A quelques jours de la commémoration de la Tabaski, le gouvernement ivoirien a décidé de prendre des mesures pour lutter contre la vie chère, en supprimant les faux frais de transport du bétail. Qui ont des répercussions depuis 1986 sur les coûts du bétail et des acheteurs.

En prélude à la fête de la Tabaski du 21 août, et dans le cadre de la lutte conte la vie chère, le gouvernement ivoirien a pris des mesures visant à la suppression des faux frais de transport, sur l’acheminement des ovins, caprins et bovins.

Les faux frais de transport sont constitués, entre autres, du coût de transport, les tracasseries routières et perceptions illicites opérées par certaines organisations professionnelles, l’implication des intermédiaires véreux ou tutorat et la pratique du convoyage du bétail.

Moussa Zakou, président de la filière bétail et viande du Niger en Côte d’Ivoire, explique les retombées de cette mesure. « Nous n’avons pas encore eu de problèmes depuis que l’Etat de Côte d’Ivoire a décidé de la suppression des faux frais de transport des bétails », affirme-t-il. Toutefois, il reconnait que pour l’acheminement des bêtes à l’intérieur des frontières du Niger et Burkina faso, ils sont l’objet de tracasseries routières. « Lorsque nous quittons ces frontières voisines pour entrer sur le territoire ivoirien, nous ne sommes pas inquiets parce que la mesure du gouvernement ivoirien est respectée », confirme le président de la filière bétail et viande du Niger en Côte d’Ivoire.

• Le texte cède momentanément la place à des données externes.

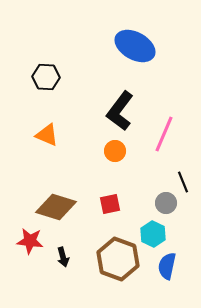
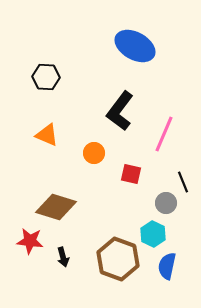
orange circle: moved 21 px left, 2 px down
red square: moved 21 px right, 30 px up; rotated 25 degrees clockwise
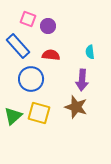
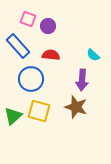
cyan semicircle: moved 3 px right, 3 px down; rotated 40 degrees counterclockwise
yellow square: moved 2 px up
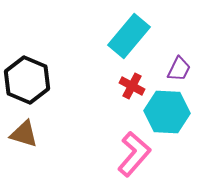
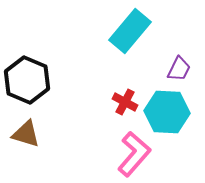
cyan rectangle: moved 1 px right, 5 px up
red cross: moved 7 px left, 16 px down
brown triangle: moved 2 px right
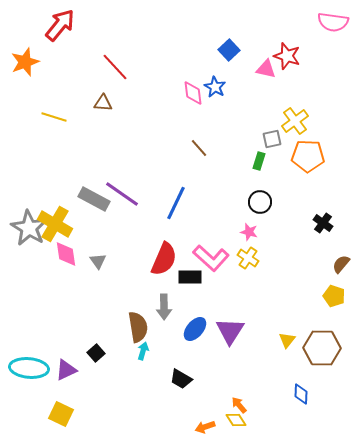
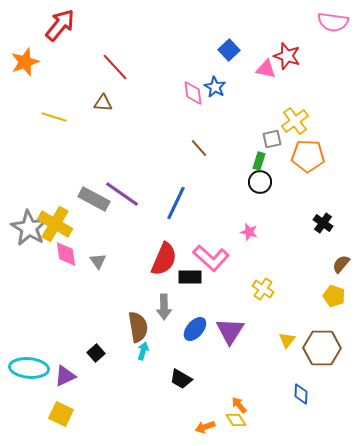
black circle at (260, 202): moved 20 px up
yellow cross at (248, 258): moved 15 px right, 31 px down
purple triangle at (66, 370): moved 1 px left, 6 px down
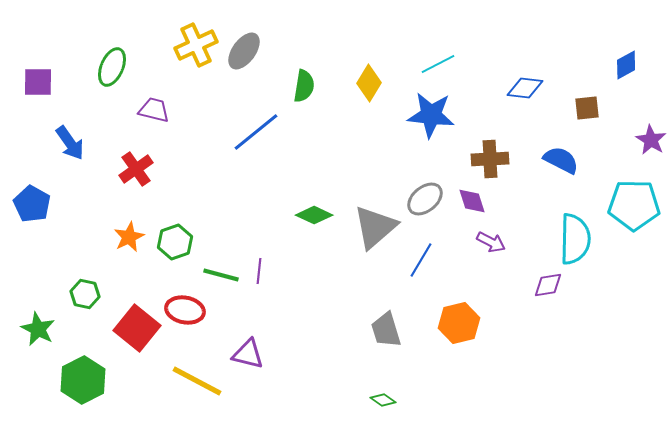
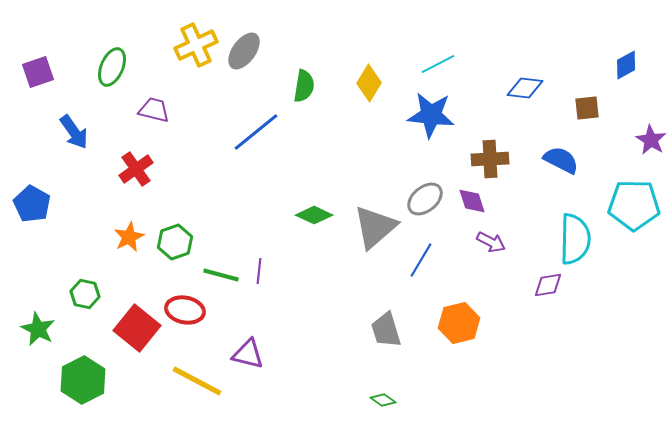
purple square at (38, 82): moved 10 px up; rotated 20 degrees counterclockwise
blue arrow at (70, 143): moved 4 px right, 11 px up
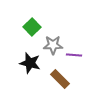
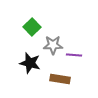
brown rectangle: rotated 36 degrees counterclockwise
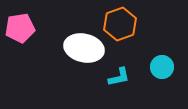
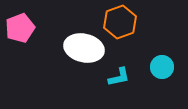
orange hexagon: moved 2 px up
pink pentagon: rotated 12 degrees counterclockwise
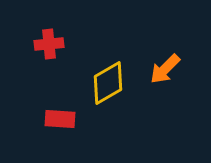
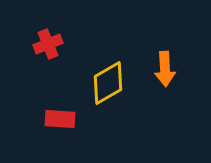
red cross: moved 1 px left; rotated 16 degrees counterclockwise
orange arrow: rotated 48 degrees counterclockwise
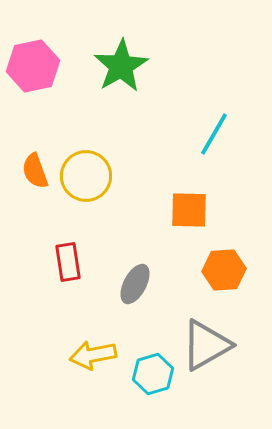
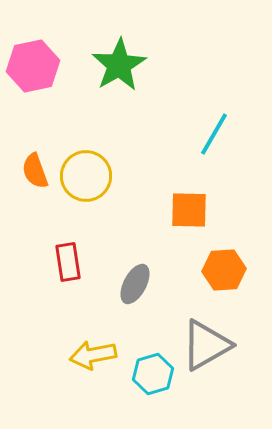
green star: moved 2 px left, 1 px up
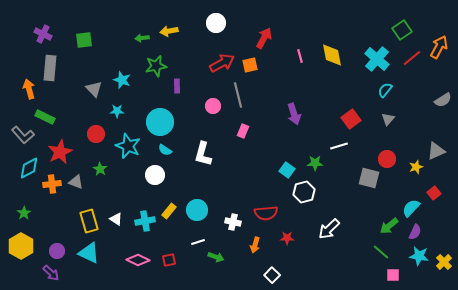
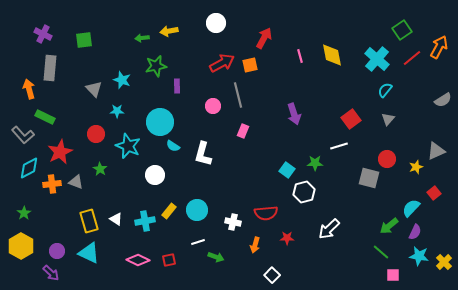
cyan semicircle at (165, 150): moved 8 px right, 4 px up
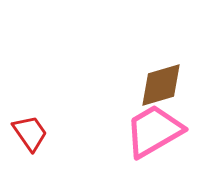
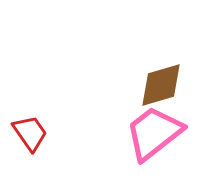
pink trapezoid: moved 2 px down; rotated 8 degrees counterclockwise
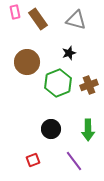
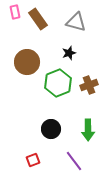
gray triangle: moved 2 px down
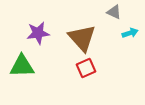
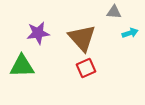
gray triangle: rotated 21 degrees counterclockwise
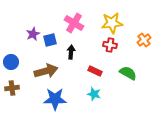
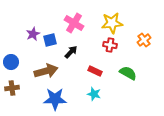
black arrow: rotated 40 degrees clockwise
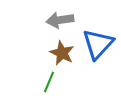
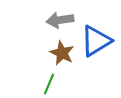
blue triangle: moved 2 px left, 3 px up; rotated 16 degrees clockwise
green line: moved 2 px down
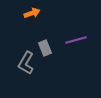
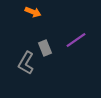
orange arrow: moved 1 px right, 1 px up; rotated 42 degrees clockwise
purple line: rotated 20 degrees counterclockwise
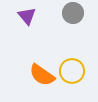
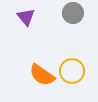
purple triangle: moved 1 px left, 1 px down
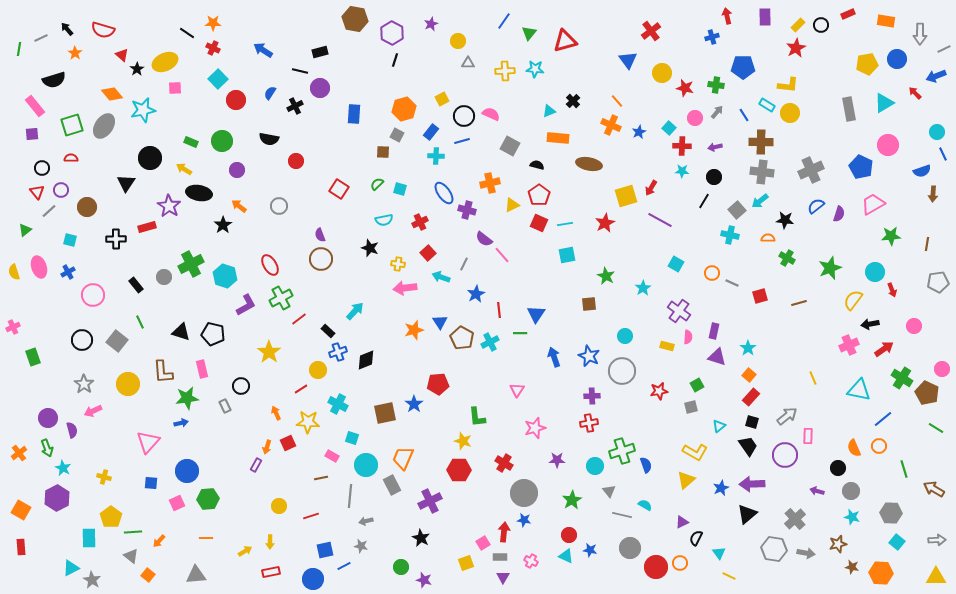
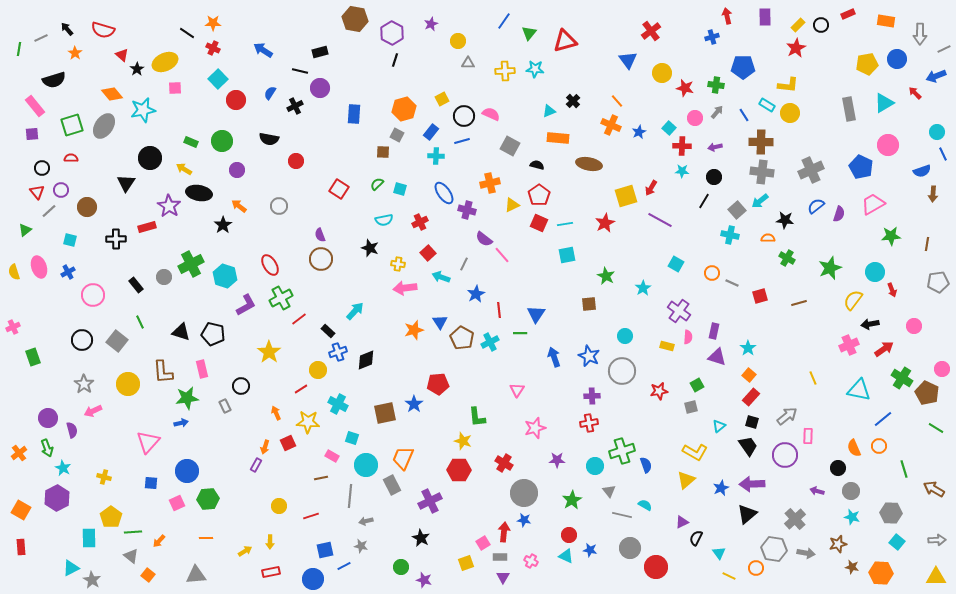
orange arrow at (267, 447): moved 2 px left
orange circle at (680, 563): moved 76 px right, 5 px down
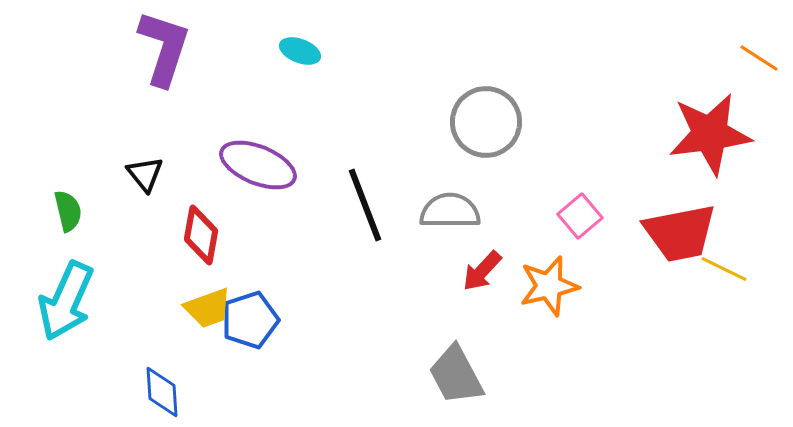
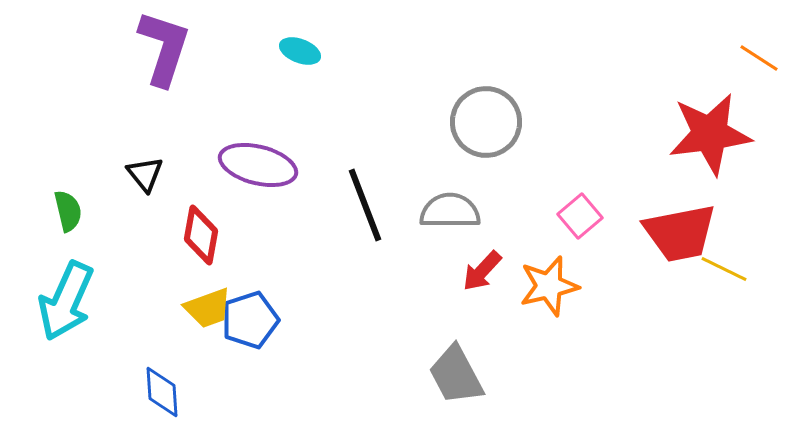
purple ellipse: rotated 8 degrees counterclockwise
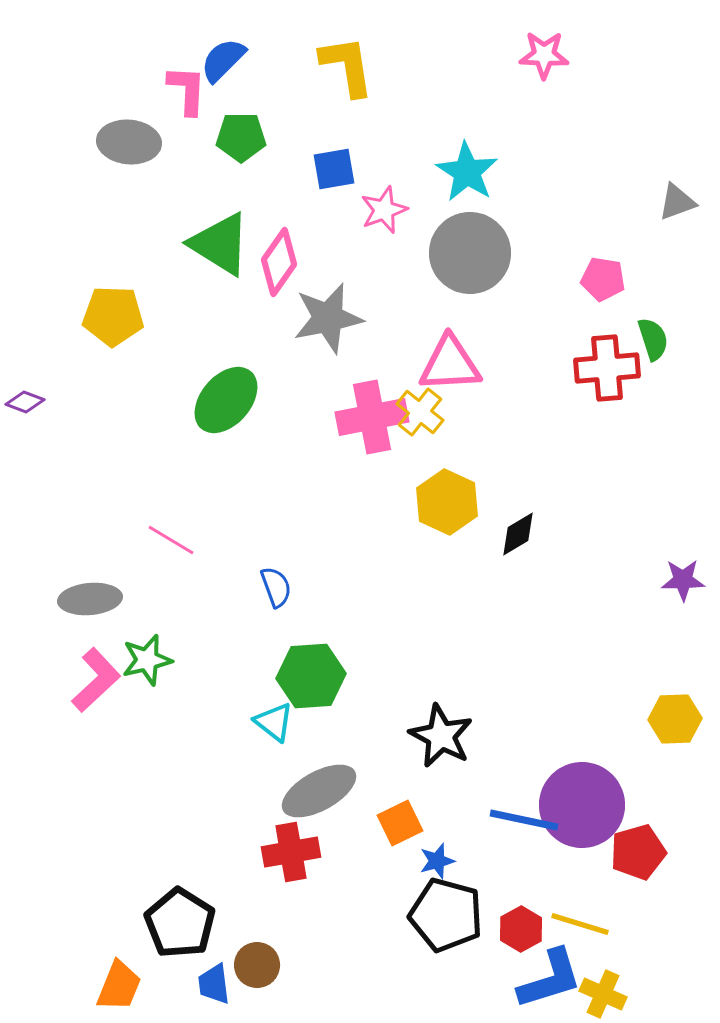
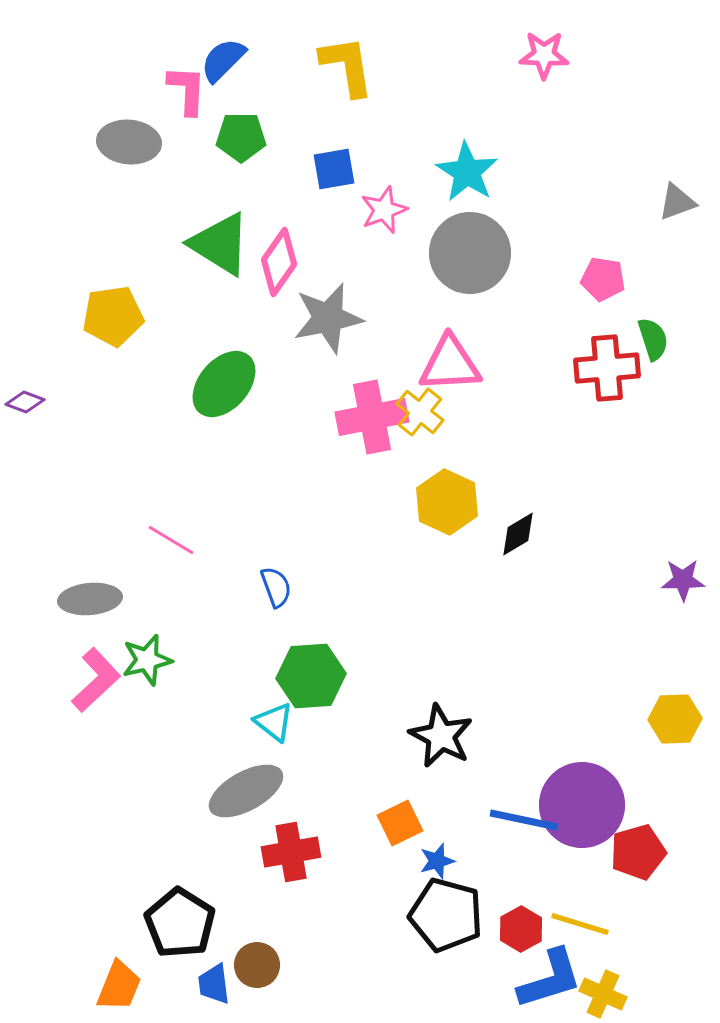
yellow pentagon at (113, 316): rotated 10 degrees counterclockwise
green ellipse at (226, 400): moved 2 px left, 16 px up
gray ellipse at (319, 791): moved 73 px left
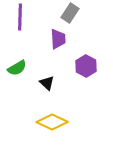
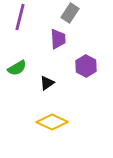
purple line: rotated 12 degrees clockwise
black triangle: rotated 42 degrees clockwise
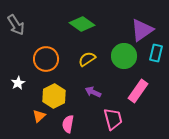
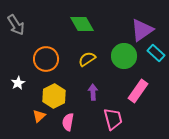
green diamond: rotated 25 degrees clockwise
cyan rectangle: rotated 60 degrees counterclockwise
purple arrow: rotated 63 degrees clockwise
pink semicircle: moved 2 px up
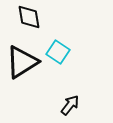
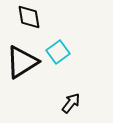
cyan square: rotated 20 degrees clockwise
black arrow: moved 1 px right, 2 px up
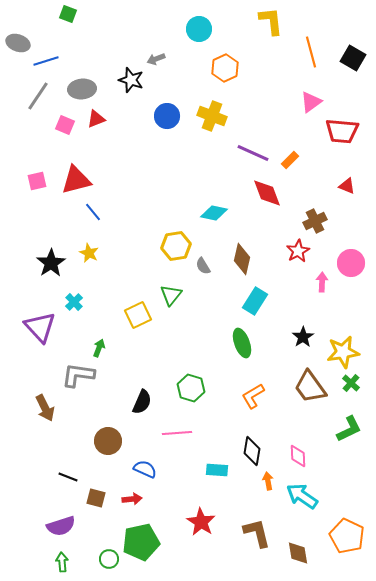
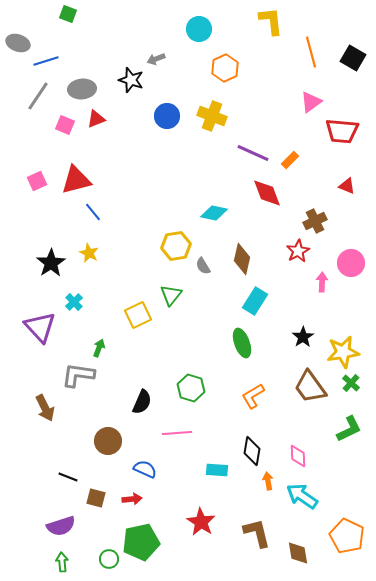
pink square at (37, 181): rotated 12 degrees counterclockwise
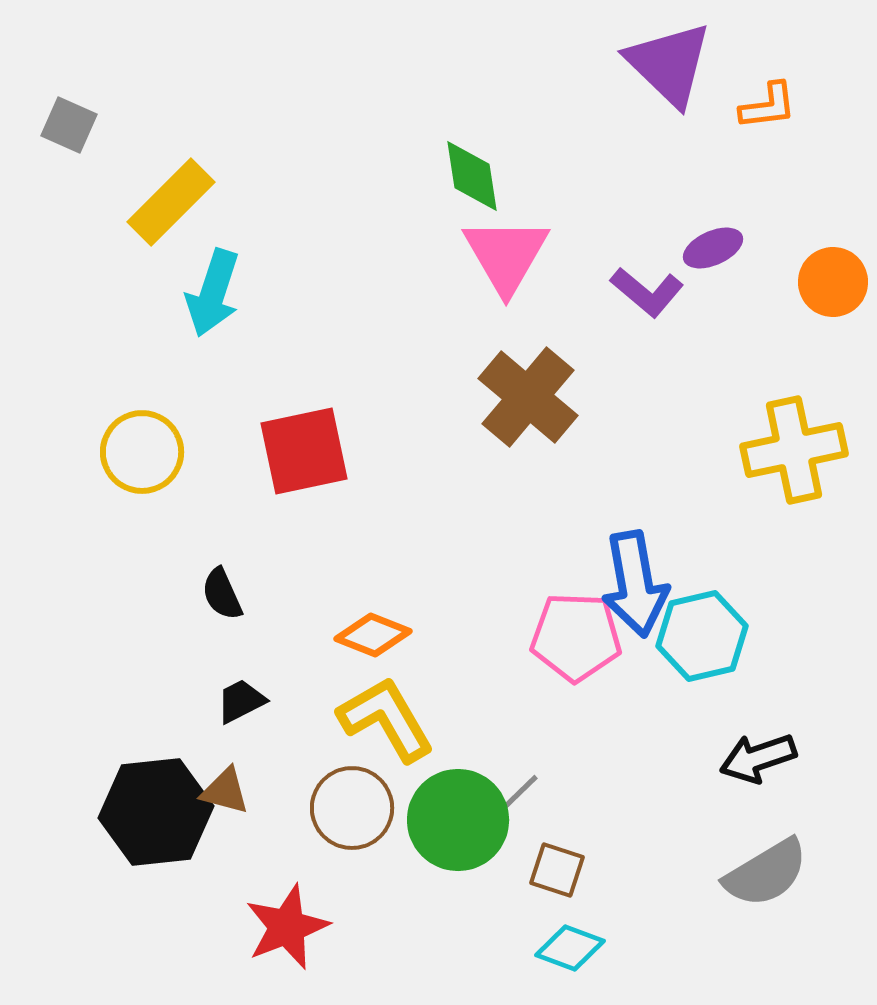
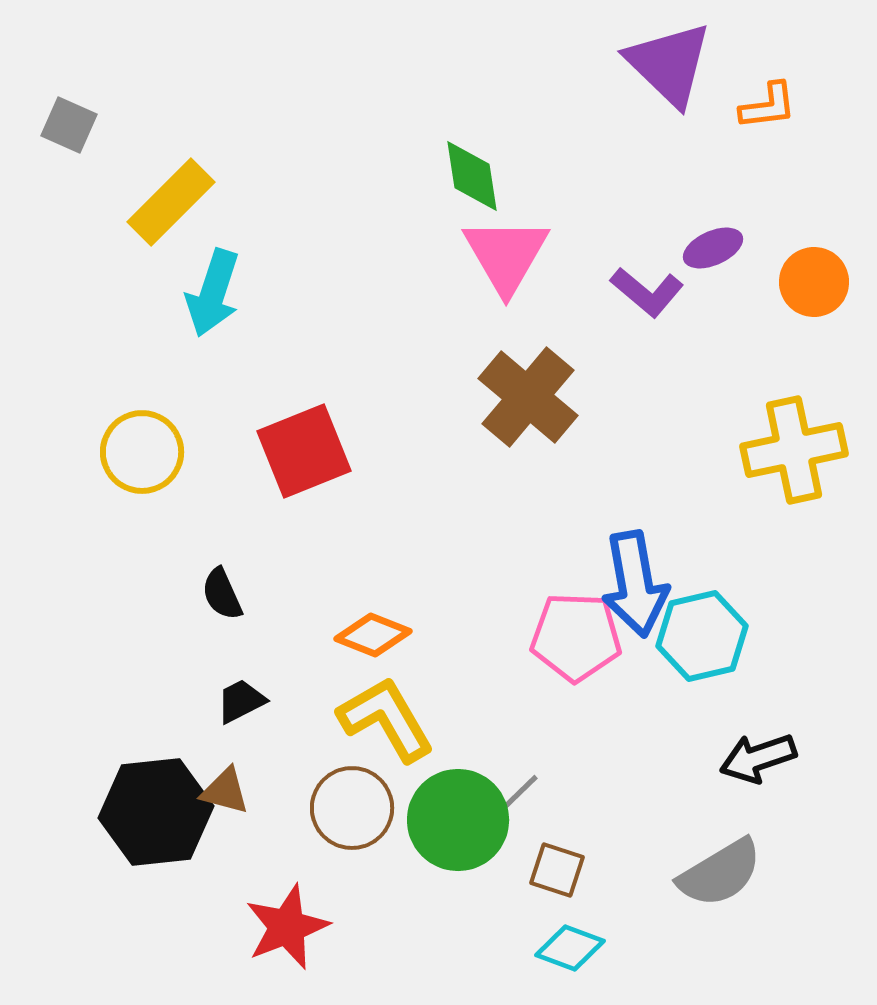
orange circle: moved 19 px left
red square: rotated 10 degrees counterclockwise
gray semicircle: moved 46 px left
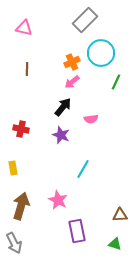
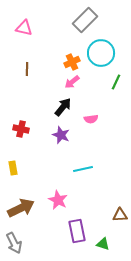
cyan line: rotated 48 degrees clockwise
brown arrow: moved 2 px down; rotated 48 degrees clockwise
green triangle: moved 12 px left
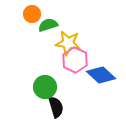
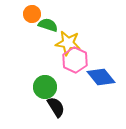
green semicircle: rotated 36 degrees clockwise
blue diamond: moved 2 px down; rotated 8 degrees clockwise
black semicircle: rotated 15 degrees counterclockwise
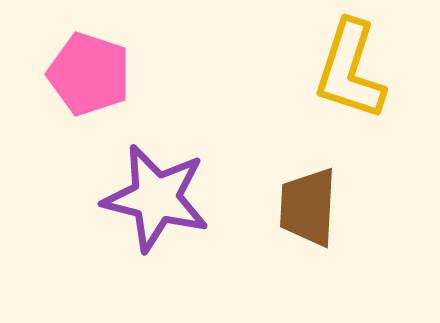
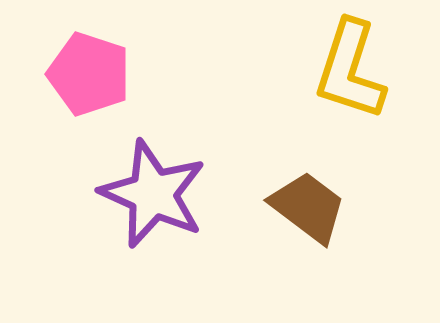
purple star: moved 3 px left, 4 px up; rotated 10 degrees clockwise
brown trapezoid: rotated 124 degrees clockwise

Quant à N’Go Koffi, président de l’Association des bouchers ivoiriens (ABI), il indique qu’à l’époque, il y avait près de 25 check-point des frontières du Burkina Faso en Côte d’Ivoire. « Nous avons dénoncé ces problèmes minant la profession au cours d’un atelier à Grand Bassam, sud d’Abidjan. Aujourd’hui, il n’y a plus de check-point mais la viande est toujours chère », a-t-il souligné. « Les tracasseries routières continuent quand bien même notre filière souffre d’un manque d’organisation. La douane, la police et la gendarmerie interviennent sur ce volet du racket et cela impacte sur le prix de la viande », fait remarquer N’Go Koffi.

La mesure reste encore « amputée »

 Des acteurs des filières bétail et viande en Côte d’Ivoire sont confrontés au problème de préfinancement des cars de transports, explique Amidou Landouré, Secrétaire général des marchands et courtiers de Côte d’Ivoire, lors du convoyage depuis les frontières du Niger et Burkina Faso. Ces frais payés peuvent valoir 50.000 FCfa. « Le problème ne se pose plus à ce niveau maintenant. Par le passé, pour les faux frais, les opérateurs économiques déboursaient 400. 000 FCfa voire 500000Fcfa. Cela ne les empêchaient pas de vendre leur bétail », a-t-il précisé.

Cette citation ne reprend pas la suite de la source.